Thesis - Real-Time Caustics Using Screen Space Directional Occlusion

Real-Time Caustics Using Screen Space Directional Occlusion

Damon Blanchette
Master's Thesis
Professor Emmanuel Agu
Worcester Polytechnic Institute Department of Computer Science

September 21, 2011
Okay even longer with no update this time! I have completed an unbelievable amount of work since July 3rd, so hopefully I can summarize it accurately here. Let's see, last update I just converted everything to run in Windows on my newer laptop, and I'd start implementing Adaptive Caustic Maps. It turned out over the course of about a month that ACMs would never work on that laptop because it has an ATI video card. After a couple weeks of troubleshooting, I found out that one very important part of an ACM geometry shader (that creates the correct textures and speeds things up) requires a gl_Layer call, which is broken on ATI cards - even the brand new and awesome one in my laptop. So I then had to recreate everything yet again on my old laptop, which happened to have a nVidia card in it, albeit an old slower one.

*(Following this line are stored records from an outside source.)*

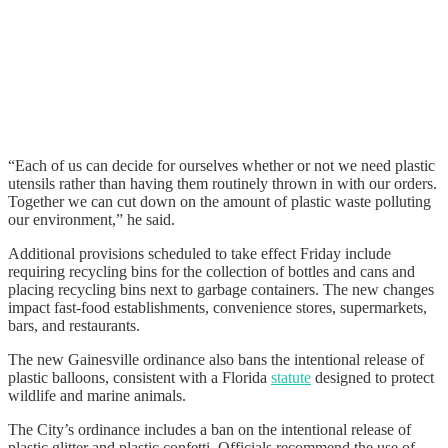
“Each of us can decide for ourselves whether or not we need plastic
utensils rather than having them routinely thrown in with our orders.
Together we can cut down on the amount of plastic waste polluting
our environment,” he said.
Additional provisions scheduled to take effect Friday include
requiring recycling bins for the collection of bottles and cans and
placing recycling bins next to garbage containers. The new changes
impact fast-food establishments, convenience stores, supermarkets,
bars, and restaurants.
The new Gainesville ordinance also bans the intentional release of
plastic balloons, consistent with a Florida
stat ute
designed to protect
wildlife and marine animals.
The City’s ordinance includes a ban on the intentional release of
plastic glitter and plastic confetti. Officials recommend the use of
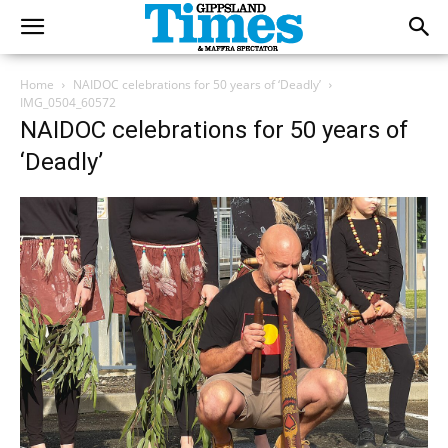
Home
NAIDOC celebrations for 50 years of ‘Deadly’
IMG_0504_60572
NAIDOC celebrations for 50 years of
‘Deadly’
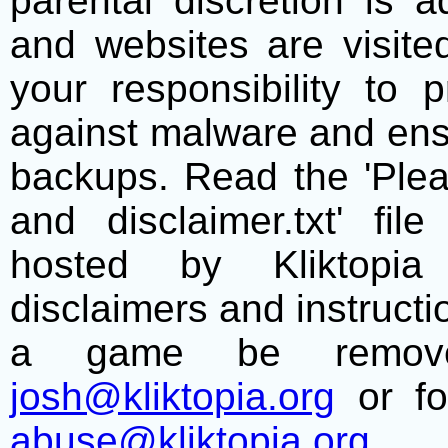
parental discretion is 
and websites are visite
your responsibility to 
against malware and ens
backups. Read the 'Plea
and disclaimer.txt' f
hosted by Kliktopia 
disclaimers and instructio
a game be remove
josh@kliktopia.org
or fo
abuse@kliktopia.org
.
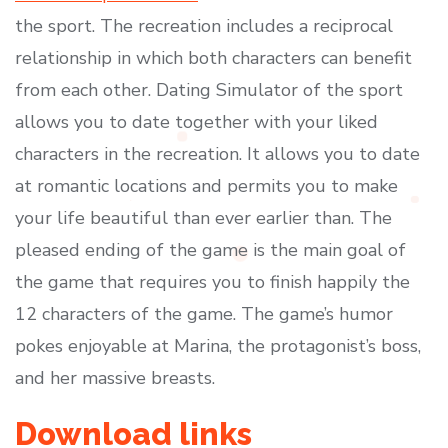
the sport. The recreation includes a reciprocal
relationship in which both characters can benefit
from each other. Dating Simulator of the sport
allows you to date together with your liked
characters in the recreation. It allows you to date
at romantic locations and permits you to make
your life beautiful than ever earlier than. The
pleased ending of the game is the main goal of
the game that requires you to finish happily the
12 characters of the game. The game’s humor
pokes enjoyable at Marina, the protagonist’s boss,
and her massive breasts.
Download links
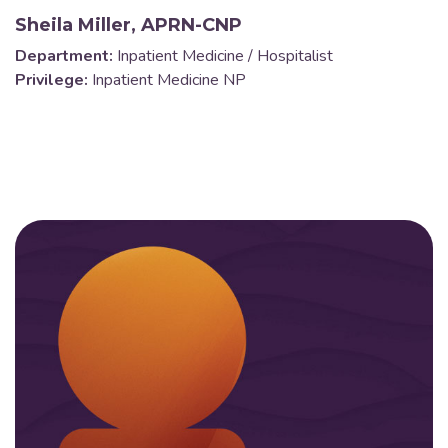
Sheila Miller, APRN-CNP
Department:
Inpatient Medicine / Hospitalist
Privilege:
Inpatient Medicine NP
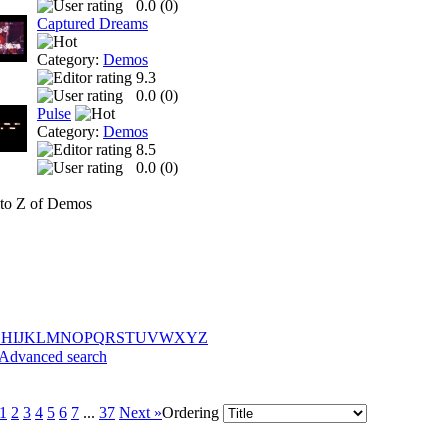
0.0 (
0
)
Captured Dreams
Category:
Demos
9.3
0.0 (
0
)
Pulse
Category:
Demos
8.5
0.0 (
0
)
to Z of Demos
G
H
I
J
K
L
M
N
O
P
Q
R
S
T
U
V
W
X
Y
Z
Advanced search
1
2
3
4
5
6
7
...
37
Next »
Ordering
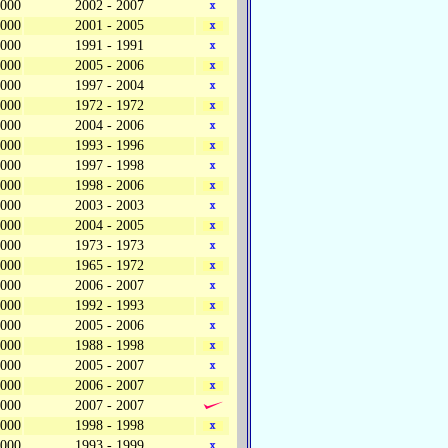
,000
2002 - 2007
,000
2001 - 2005
,000
1991 - 1991
,000
2005 - 2006
,000
1997 - 2004
,000
1972 - 1972
,000
2004 - 2006
,000
1993 - 1996
,000
1997 - 1998
,000
1998 - 2006
,000
2003 - 2003
,000
2004 - 2005
,000
1973 - 1973
,000
1965 - 1972
,000
2006 - 2007
,000
1992 - 1993
,000
2005 - 2006
,000
1988 - 1998
,000
2005 - 2007
,000
2006 - 2007
,000
2007 - 2007
,000
1998 - 1998
,000
1993 - 1999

Getting everything going on the nVidia laptop took another bunch of days, but once I had it running there was a nice change - ACMs actually worked! Here are the first screens from that:

The bunny looks weird because that was before I fixed the deferred refraction shader, and the dragon shows things looking good. At this point my adviser showed me a brand new nVidia card (an amazing GTX480) in his office and offered it to me for use in my thesis. I had no computer to put it in, so I purchased a bare-bones tower (that cost less than just the video card!) and got it up and running. I then transferred my thesis code yet again and for the third time to this new computer, updating it to run in VC++ 2010 in the process. The results were immediately apparent - I had an orders of magnitude framerate increase, from 1-2 fps on that old laptop to around 20 fps!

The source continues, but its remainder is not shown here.